Bruno Tavares, responsável de aceleração da Brisa – Autoestradas de Portugal, disse ao Jornal Económico que a empresa está a trabalhar com um projeto “potencialmente disruptivo” relacionado com blockchain. Fomos conhecer o acolhedor (e acelerador) espaço da ‘Grow Mobilty’, a rampa de lançamento de startups como a We Park.

A Brisa – Autoestradas de Portugal admite a criação de fundo de investimento de capital de risco para apoiar startups, disse ao Jornal Económico Bruno Tavares, startup program manager & business accelerator da empresa. Caso a aceleradora Grow Mobility cresça, esse é um dos planos futuros. “A médio prazo sim, ou investir diretamente nas startups”, explicou o porta-voz do programa.

A operadora de infraestruturas de transportes garante que oferece acesso ao mercado da Brisa e aconselhamento e, por outro lado, procura acesso à inovação, com startups disruptivas dentro do ecossistema em que se insere [mobilidade, smart cities, infraestruturas rodoviárias]. Ao dar gás a iniciativas prematuras na área da mobilidade, pretende também apoiar a economia nacional.

“Não estamos no negócio de ganhar dinheiro com startups (…). Somos uma aceleradora, mas estamos disponíveis para fazer pequenos investimentos minoritários, deixando a empresa crescer por ela e sem a abafar. Procuramos startups inovadoras, que pensem em grande e com um modelo de negócio que possa irromper o nosso – o que não é fácil”, adiantou o mesmo responsável.

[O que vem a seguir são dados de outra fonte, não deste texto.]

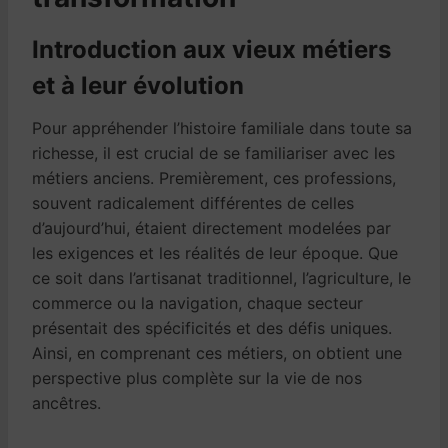
Introduction aux vieux métiers
et à leur évolution
Pour appréhender l’histoire familiale dans toute sa
richesse, il est crucial de se familiariser avec les
métiers anciens. Premièrement, ces professions,
souvent radicalement différentes de celles
d’aujourd’hui, étaient directement modelées par
les exigences et les réalités de leur époque. Que
ce soit dans l’artisanat traditionnel, l’agriculture, le
commerce ou la navigation, chaque secteur
présentait des spécificités et des défis uniques.
Ainsi, en comprenant ces métiers, on obtient une
perspective plus complète sur la vie de nos
ancêtres.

No período de 2017/2018, 218 microempresas procuraram a Brisa, oriundas dos programas de captação promovidos, do próprio website do Grow Mobility, das universidades, da Web Summit, entre outros meios. Dessas duas centenas, há uma com probabilidade de celebrarem contrato direto, cinco selecionadas para field tests e 57 na qual a operadora está de ‘olhos postos’ e analisar de que forma poderá ou não trabalhar com as mesmas.

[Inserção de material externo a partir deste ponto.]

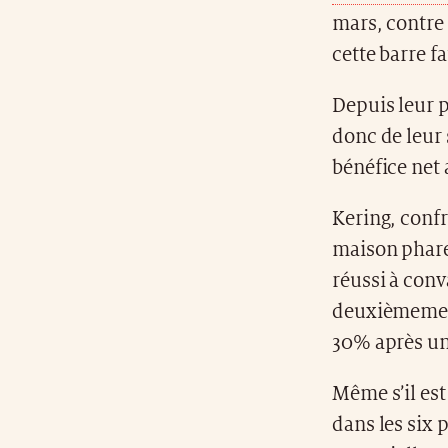
mars, contre
cette barre f
Depuis leur p
donc de leur
bénéfice net
Kering, confr
maison phare 
réussi à conv
deuxièmeme s
30% après un
Même s’il est
dans les six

“Gostaríamos de receber mais candidaturas nesta área, embora seja uma área já com muita gente, mesmo que não pareça. Há muitos [projetos] ‘mais do mesmo’. Surgem-nos mais de otimização de infraestruturas, como drones, mas há um com o qual estamos a trabalhar que é potencialmente disruptivo, com blockchain”, contou Bruno Tavares, reforçando a ideia de que recebem “startups de qualidade”. “Não temos startups só por ter”, acrescentou, em declarações ao semanário.

No universo do grupo José de Mello, há 31 mentores disponíveis para ajudar startups com o conhecimento que possuem nas mais diversas valências, sendo que 13 destes são da Brisa e os restantes das outras empresas do grupo. “Acaba por ser uma mudança cultural. As startups com outra forma de pensar, ao virem trabalhar connosco, também é bom para nós”, diz.

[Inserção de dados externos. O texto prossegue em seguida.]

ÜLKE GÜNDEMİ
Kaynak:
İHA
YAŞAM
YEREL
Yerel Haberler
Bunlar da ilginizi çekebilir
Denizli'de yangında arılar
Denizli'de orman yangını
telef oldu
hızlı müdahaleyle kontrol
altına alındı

Há cerca de três anos, a Brisa deu o ‘salto’ no negócio enquanto operadora de transportes para serviços de mobilidade, passando “do carro para as pessoas” e arrancando, em 2015, com a atribuição de um prémio para ideias ligadas à mobilidade.

O Grow Mobility tem ajudado a abrir portas a parceiros para startups como a We Park, cujas fundadoras se deslocam àquele espaço algumas vezes por semana. Apesar de terem ganho prémio Brisa Mobilidade 2017, no âmbito do concurso Acredita Portugal do Montepio Geral, as jovens tinham o business model pouco estruturado, pelo que a empresa foi o motor de arranque para esta microempresa. “O que gostaríamos agora era que conseguissem financiamento de alguém exterior a nós, porque o nosso papel é o de aceleração”, referiu Bruno Tavares, que conta ainda com José Maria Manoel e Eduardo Ramos na equipa de aceleração.